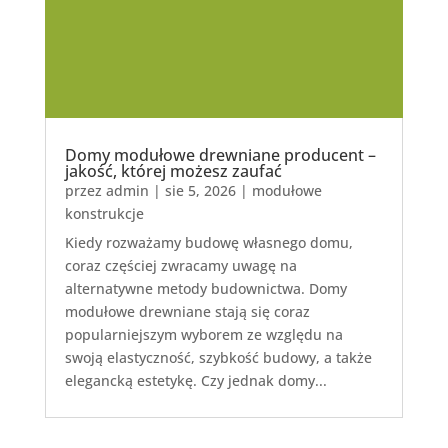
Domy modułowe drewniane producent –
jakość, której możesz zaufać
przez
admin
|
sie 5, 2026
|
modułowe
konstrukcje
Kiedy rozważamy budowę własnego domu,
coraz częściej zwracamy uwagę na
alternatywne metody budownictwa. Domy
modułowe drewniane stają się coraz
popularniejszym wyborem ze względu na
swoją elastyczność, szybkość budowy, a także
elegancką estetykę. Czy jednak domy...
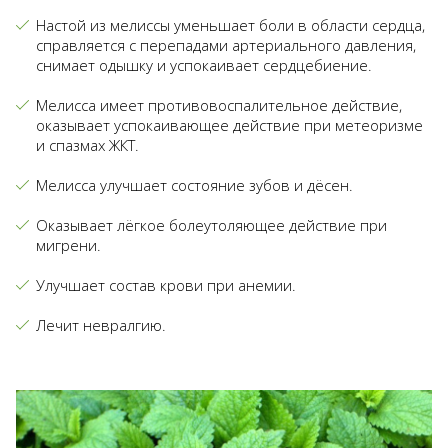
Настой из мелиссы уменьшает боли в области сердца,
справляется с перепадами артериального давления,
снимает одышку и успокаивает сердцебиение.
Мелисса имеет противовоспалительное действие,
оказывает успокаивающее действие при метеоризме
и спазмах ЖКТ.
Мелисса улучшает состояние зубов и дёсен.
Оказывает лёгкое болеутоляющее действие при
мигрени.
Улучшает состав крови при анемии.
Лечит невралгию.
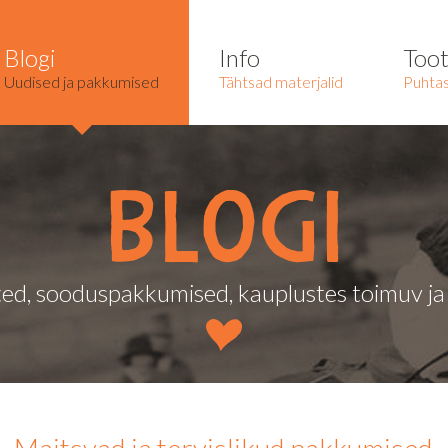
Blogi
Info
Too
Uudised ja pakkumised
Tähtsad materjalid
Puhtas
Blogi
ed, sooduspakkumised, kauplustes toimuv j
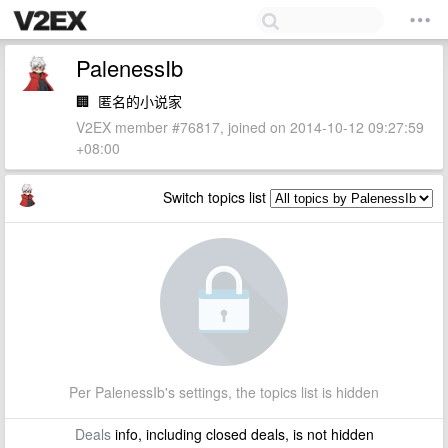
PalenessIb
🏢
匿名的小说家
V2EX member #76817, joined on 2014-10-12 09:27:59
+08:00
Switch topics list
Per PalenessIb's settings, the topics list is hidden
Deals
info, including closed deals, is not hidden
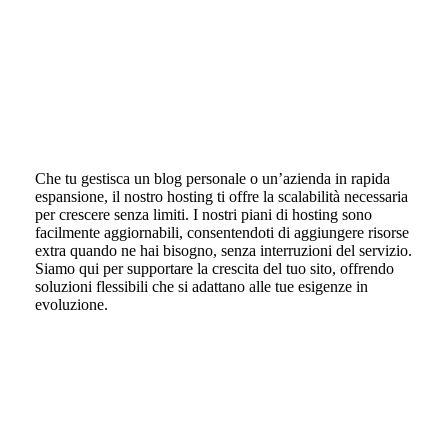
Che tu gestisca un blog personale o un’azienda in rapida
espansione, il nostro hosting ti offre la scalabilità necessaria
per crescere senza limiti. I nostri piani di hosting sono
facilmente aggiornabili, consentendoti di aggiungere risorse
extra quando ne hai bisogno, senza interruzioni del servizio.
Siamo qui per supportare la crescita del tuo sito, offrendo
soluzioni flessibili che si adattano alle tue esigenze in
evoluzione.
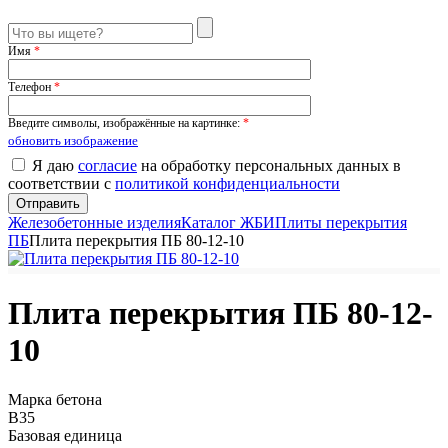
Имя
*
Телефон
*
Введите символы, изображённые на картинке:
*
обновить изображение
Я даю
согласие
на обработку персональных данных в
соответствии с
политикой конфиденциальности
Железобетонные изделия
Каталог ЖБИ
Плиты перекрытия
ПБ
Плита перекрытия ПБ 80-12-10
Плита перекрытия ПБ 80-12-
10
Марка бетона
B35
Базовая единица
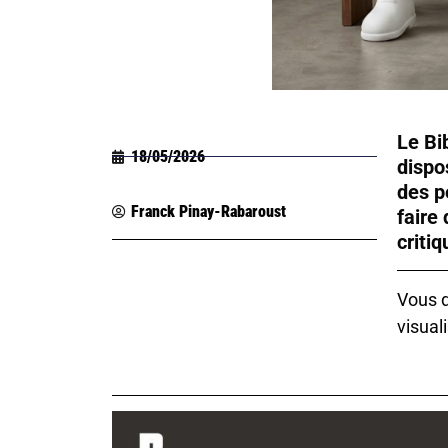
Le Bi
18/05/2026
dispos
des p
Franck Pinay-Rabaroust
faire 
critiq
Vous d
visuali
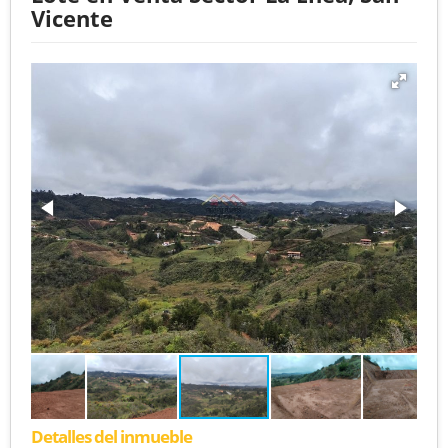
Vicente
Detalles del inmueble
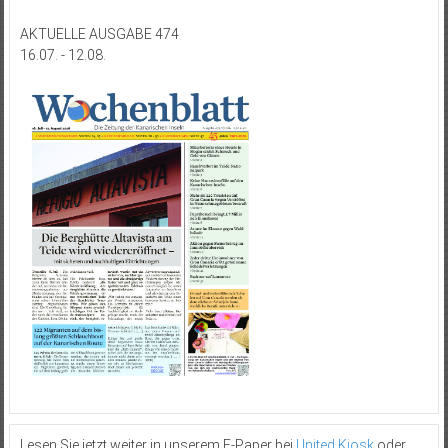
AKTUELLE AUSGABE 474
16.07. - 12.08.
Lesen Sie jetzt weiter in unserem E-Paper bei
United Kiosk
oder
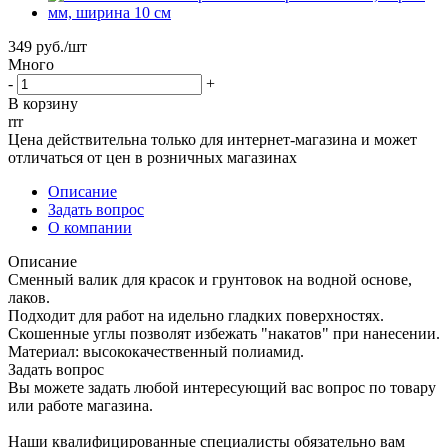
349
руб.
/шт
Много
-
+
В корзину
rrr
Цена действительна только для интернет-магазина и может
отличаться от цен в розничных магазинах
Описание
Задать вопрос
О компании
Описание
Сменный валик для красок и грунтовок на водной основе,
лаков.
Подходит для работ на идельно гладких поверхностях.
Скошенные углы позволят избежать "накатов" при нанесении.
Материал: высококачественный полиамид.
Задать вопрос
Вы можете задать любой интересующий вас вопрос по товару
или работе магазина.
Наши квалифицированные специалисты обязательно вам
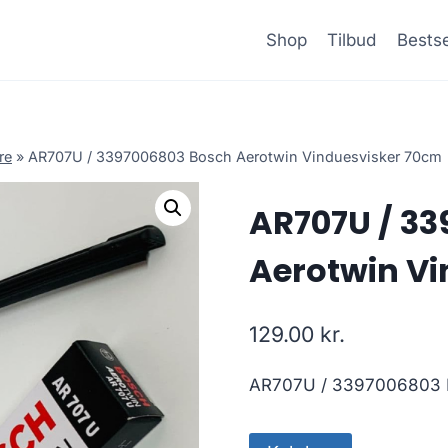
Shop
Tilbud
Bestse
re
»
AR707U / 3397006803 Bosch Aerotwin Vinduesvisker 70cm
AR707U / 3
Aerotwin V
129.00
kr.
AR707U / 3397006803 B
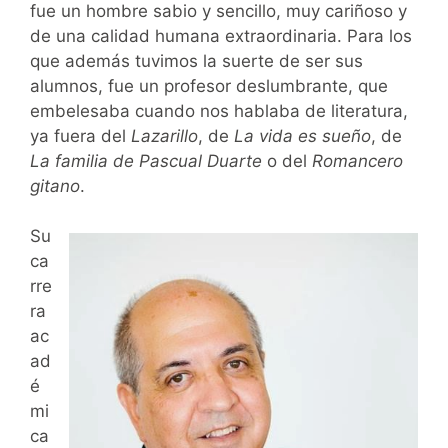
fue un hombre sabio y sencillo, muy cariñoso y
de una calidad humana extraordinaria. Para los
que además tuvimos la suerte de ser sus
alumnos, fue un profesor deslumbrante, que
embelesaba cuando nos hablaba de literatura,
ya fuera del
Lazarillo
, de
La vida es sueño
, de
La familia de Pascual Duarte
o del
Romancero
gitano
.
Su
ca
rre
ra
ac
ad
é
mi
ca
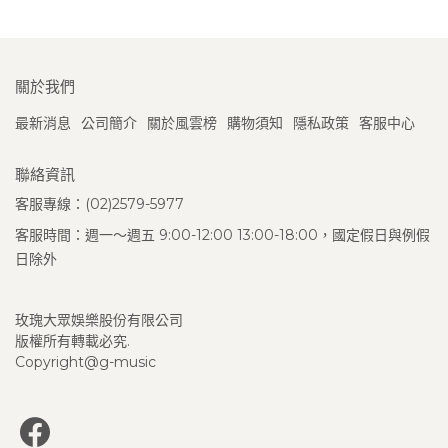
關於我們
最新消息
公司簡介
關於風雲榜
購物須知
隱私政策
客服中心
聯絡資訊
客服專線：(02)2579-5977
客服時間：週一～週五 9:00-12:00 13:00-18:00，國定假日與例假
日除外
玫瑰大眾娛樂股份有限公司
版權所有轉載必究.
Copyright@g-music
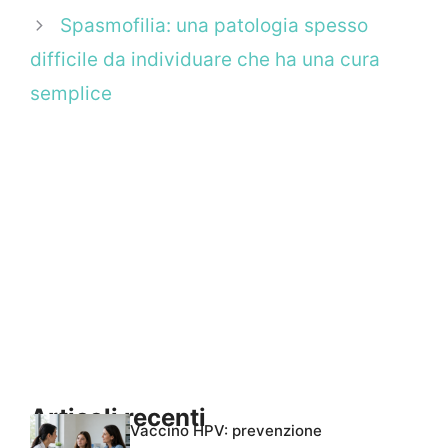
Spasmofilia: una patologia spesso
difficile da individuare che ha una cura
semplice
Articoli recenti
Vaccino HPV: prevenzione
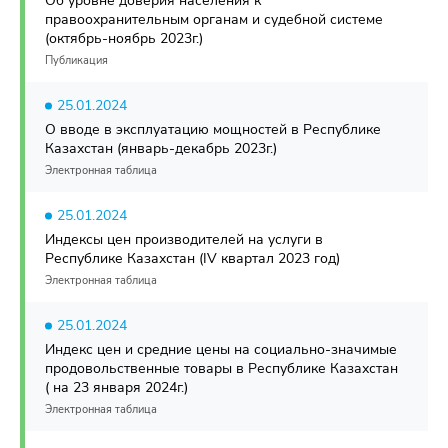
Об уровне доверия населения к
правоохранительным органам и судебной системе
(октябрь-ноябрь 2023г.)
Публикация
25.01.2024
О вводе в эксплуатацию мощностей в Республике
Казахстан (январь-декабрь 2023г.)
Электронная таблица
25.01.2024
Индексы цен производителей на услуги в
Республике Казахстан (IV квартал 2023 год)
Электронная таблица
25.01.2024
Индекс цен и средние цены на социально-значимые
продовольственные товары в Республике Казахстан
( на 23 января 2024г.)
Электронная таблица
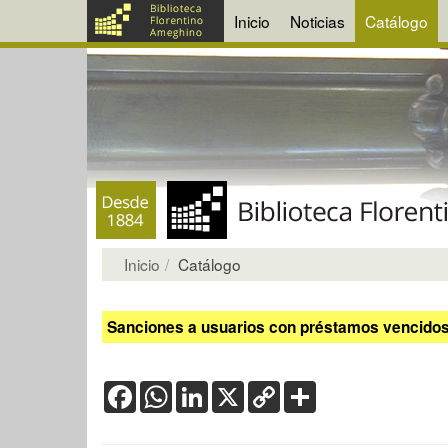
Inicio
Noticias
Catálogo
Inicio
Catálogo
Sanciones a usuarios con préstamos vencidos:
Facebook
WhatsApp
LinkedIn
X
Copy
Share
Link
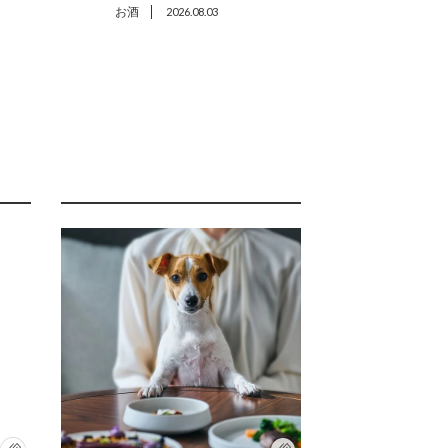
お酒
2026.08.03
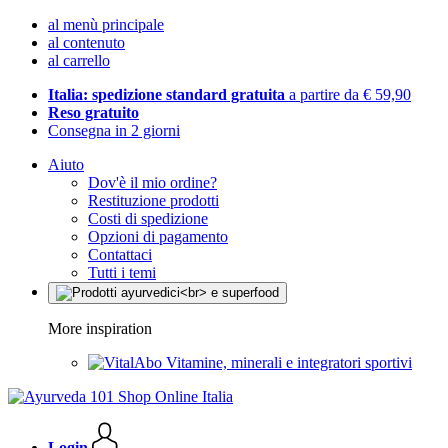
al menù principale
al contenuto
al carrello
Italia: spedizione standard gratuita
a partire da € 59,90
Reso gratuito
Consegna in 2 giorni
Aiuto
Dov'è il mio ordine?
Restituzione prodotti
Costi di spedizione
Opzioni di pagamento
Contattaci
Tutti i temi
More inspiration
Vitamine, minerali e integratori sportivi
Login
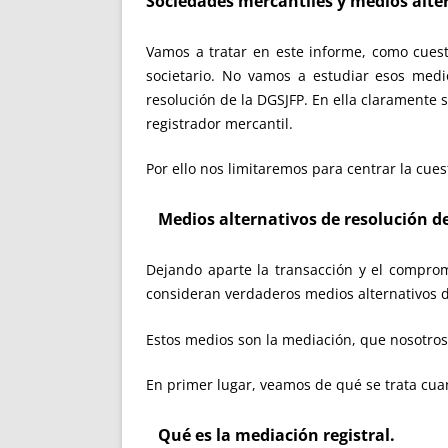
Sociedades mercantiles y medios alter
Vamos a tratar en este informe, como cuestió
societario. No vamos a estudiar esos medi
resolución de la DGSJFP. En ella claramente 
registrador mercantil.
Por ello nos limitaremos para centrar la cue
Medios alternativos de resolución de
Dejando aparte la transacción y el comprom
consideran verdaderos medios alternativos de
Estos medios son la mediación, que nosotros li
En primer lugar, veamos de qué se trata cua
Qué es la mediación registral
.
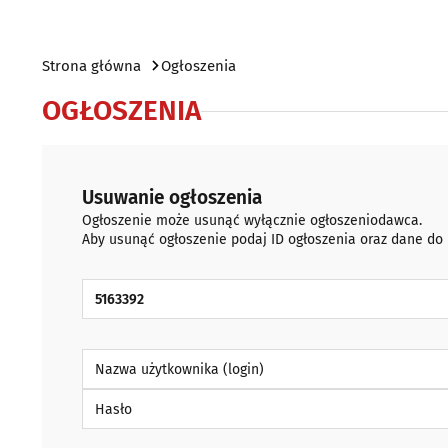
Strona główna
Ogłoszenia
OGŁOSZENIA
Usuwanie ogłoszenia
Ogłoszenie może usunąć wyłącznie ogłoszeniodawca.
Aby usunąć ogłoszenie podaj ID ogłoszenia oraz dane do
ID Ogłoszenia
Nazwa użytkownika (login)
Hasło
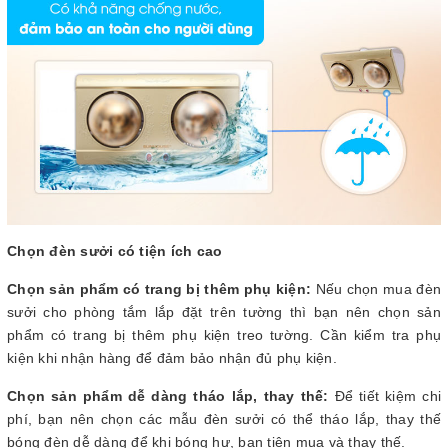
Chọn đèn sưởi có tiện ích cao
Chọn sản phẩm có trang bị thêm phụ kiện:
Nếu chọn mua đèn
sưởi cho phòng tắm lắp đặt trên tường thì bạn nên chọn sản
phẩm có trang bị thêm phụ kiện treo tường. Cần kiểm tra phụ
kiện khi nhận hàng để đảm bảo nhận đủ phụ kiện.
Chọn sản phẩm dễ dàng tháo lắp, thay thế:
Để tiết kiệm chi
phí, bạn nên chọn các mẫu đèn sưởi có thể tháo lắp, thay thế
bóng đèn dễ dàng để khi bóng hư, bạn tiện mua và thay thế.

**WORK INSTRUCTION:** Where a picture appears, skip it; repeat everything else in the data exactly.

**RESPONSE AREA:**
Domy modułowe drewniane producent –
jakość, której możesz zaufać
przez
admin
|
sie 5, 2026
|
modułowe
konstrukcje
Kiedy rozważamy budowę własnego domu,
coraz częściej zwracamy uwagę na
alternatywne metody budownictwa. Domy
modułowe drewniane stają się coraz
popularniejszym wyborem ze względu na
swoją elastyczność, szybkość budowy, a także
elegancką estetykę. Czy jednak domy...
Настой из мелиссы уменьшает боли в области сердца,
справляется с перепадами артериального давления,
снимает одышку и успокаивает сердцебиение.
Мелисса имеет противовоспалительное действие,
оказывает успокаивающее действие при метеоризме
и спазмах ЖКТ.
Мелисса улучшает состояние зубов и дёсен.
Оказывает лёгкое болеутоляющее действие при
мигрени.
Улучшает состав крови при анемии.
Лечит невралгию.
Blogi
Info
Too
Uudised ja pakkumised
Tähtsad materjalid
Puhtas
Blogi
ed, sooduspakkumised, kauplustes toimuv j
PalenessIb
🏢
匿名的小说家
V2EX member #76817, joined on 2014-10-12 09:27:59
+08:00
Switch topics list
Per PalenessIb's settings, the topics list is hidden
Deals
info, including closed deals, is not hidden
Che tu gestisca un blog personale o un’azienda in rapida
espansione, il nostro hosting ti offre la scalabilità necessaria
per crescere senza limiti. I nostri piani di hosting sono
facilmente aggiornabili, consentendoti di aggiungere risorse
extra quando ne hai bisogno, senza interruzioni del servizio.
Siamo qui per supportare la crescita del tuo sito, offrendo
soluzioni flessibili che si adattano alle tue esigenze in
evoluzione.
Имя
*
Телефон
*
Введите символы, изображённые на картинке:
*
обновить изображение
Я даю
согласие
на обработку персональных данных в
соответствии с
политикой конфиденциальности
Железобетонные изделия
Каталог ЖБИ
Плиты перекрытия
ПБ
Плита перекрытия ПБ 80-12-10
Плита перекрытия ПБ 80-12-
10
Марка бетона
B35
Базовая единица
Le Bi
18/05/2026
dispos
des p
Franck Pinay-Rabaroust
faire 
critiq
Vous d
visuali
Vicente
Detalles del inmueble
AKTUELLE AUSGABE 474
16.07. - 12.08.
Lesen Sie jetzt weiter in unserem E-Paper bei
United Kiosk
oder
349
руб.
/шт
Много
-
+
В корзину
rrr
Цена действительна только для интернет-магазина и может
отличаться от цен в розничных магазинах
Описание
Задать вопрос
О компании
Описание
Сменный валик для красок и грунтовок на водной основе,
лаков.
Подходит для работ на идельно гладких поверхностях.
Скошенные углы позволят избежать "накатов" при нанесении.
Материал: высококачественный полиамид.
Задать вопрос
Вы можете задать любой интересующий вас вопрос по товару
или работе магазина.
Наши квалифицированные специалисты обязательно вам
Shop
Tilbud
Bestse
re
»
AR707U / 3397006803 Bosch Aerotwin Vinduesvisker 70cm
AR707U / 3
Aerotwin V
129.00
kr.
AR707U / 3397006803 B
fue un hombre sabio y sencillo, muy cariñoso y
de una calidad humana extraordinaria. Para los
que además tuvimos la suerte de ser sus
alumnos, fue un profesor deslumbrante, que
embelesaba cuando nos hablaba de literatura,
ya fuera del
Lazarillo
, de
La vida es sueño
, de
La familia de Pascual Duarte
o del
Romancero
gitano
.
Su
ca
rre
ra
ac
ad
é
mi
ca
關於我們
最新消息
公司簡介
關於風雲榜
購物須知
隱私政策
客服中心
聯絡資訊
客服專線：(02)2579-5977
客服時間：週一～週五 9:00-12:00 13:00-18:00，國定假日與例假
日除外
玫瑰大眾娛樂股份有限公司
版權所有轉載必究.
Copyright@g-music
Spasmofilia: una patologia spesso
difficile da individuare che ha una cura
semplice
Articoli recenti
Vaccino HPV: prevenzione
Об уровне доверия населения к
правоохранительным органам и судебной системе
(октябрь-ноябрь 2023г.)
Публикация
25.01.2024
О вводе в эксплуатацию мощностей в Республике
Казахстан (январь-декабрь 2023г.)
Электронная таблица
25.01.2024
Индексы цен производителей на услуги в
Республике Казахстан (IV квартал 2023 год)
Электронная таблица
25.01.2024
Индекс цен и средние цены на социально-значимые
продовольственные товары в Республике Казахстан
( на 23 января 2024г.)
Электронная таблица
Inicio
Noticias
Catálogo
Inicio
Catálogo
Sanciones a usuarios con préstamos vencidos:
Facebook
WhatsApp
LinkedIn
X
Copy
Share
Link
お酒
2026.08.03
al menù principale
al contenuto
al carrello
Italia: spedizione standard gratuita
a partire da € 59,90
Reso gratuito
Consegna in 2 giorni
Aiuto
Dov'è il mio ordine?
Restituzione prodotti
Costi di spedizione
Opzioni di pagamento
Contattaci
Tutti i temi
More inspiration
Vitamine, minerali e integratori sportivi
Login
Sociedades mercantiles y medios alter
Vamos a tratar en este informe, como cuestió
societario. No vamos a estudiar esos medi
resolución de la DGSJFP. En ella claramente 
registrador mercantil.
Por ello nos limitaremos para centrar la cue
Medios alternativos de resolución de
Dejando aparte la transacción y el comprom
consideran verdaderos medios alternativos de
Estos medios son la mediación, que nosotros li
En primer lugar, veamos de qué se trata cua
Qué es la mediación registral
.
Strona główna
Ogłoszenia
OGŁOSZENIA
Usuwanie ogłoszenia
Ogłoszenie może usunąć wyłącznie ogłoszeniodawca.
Aby usunąć ogłoszenie podaj ID ogłoszenia oraz dane do
ID Ogłoszenia
Nazwa użytkownika (login)
Hasło
Chọn đèn sưởi có tiện ích cao
Chọn sản phẩm có trang bị thêm phụ kiện:
Nếu chọn mua đèn
sưởi cho phòng tắm lắp đặt trên tường thì bạn nên chọn sản
phẩm có trang bị thêm phụ kiện treo tường. Cần kiểm tra phụ
kiện khi nhận hàng để đảm bảo nhận đủ phụ kiện.
Chọn sản phẩm dễ dàng tháo lắp, thay thế:
Để tiết kiệm chi
phí, bạn nên chọn các mẫu đèn sưởi có thể tháo lắp, thay thế
bóng đèn dễ dàng để khi bóng hư, bạn tiện mua và thay thế.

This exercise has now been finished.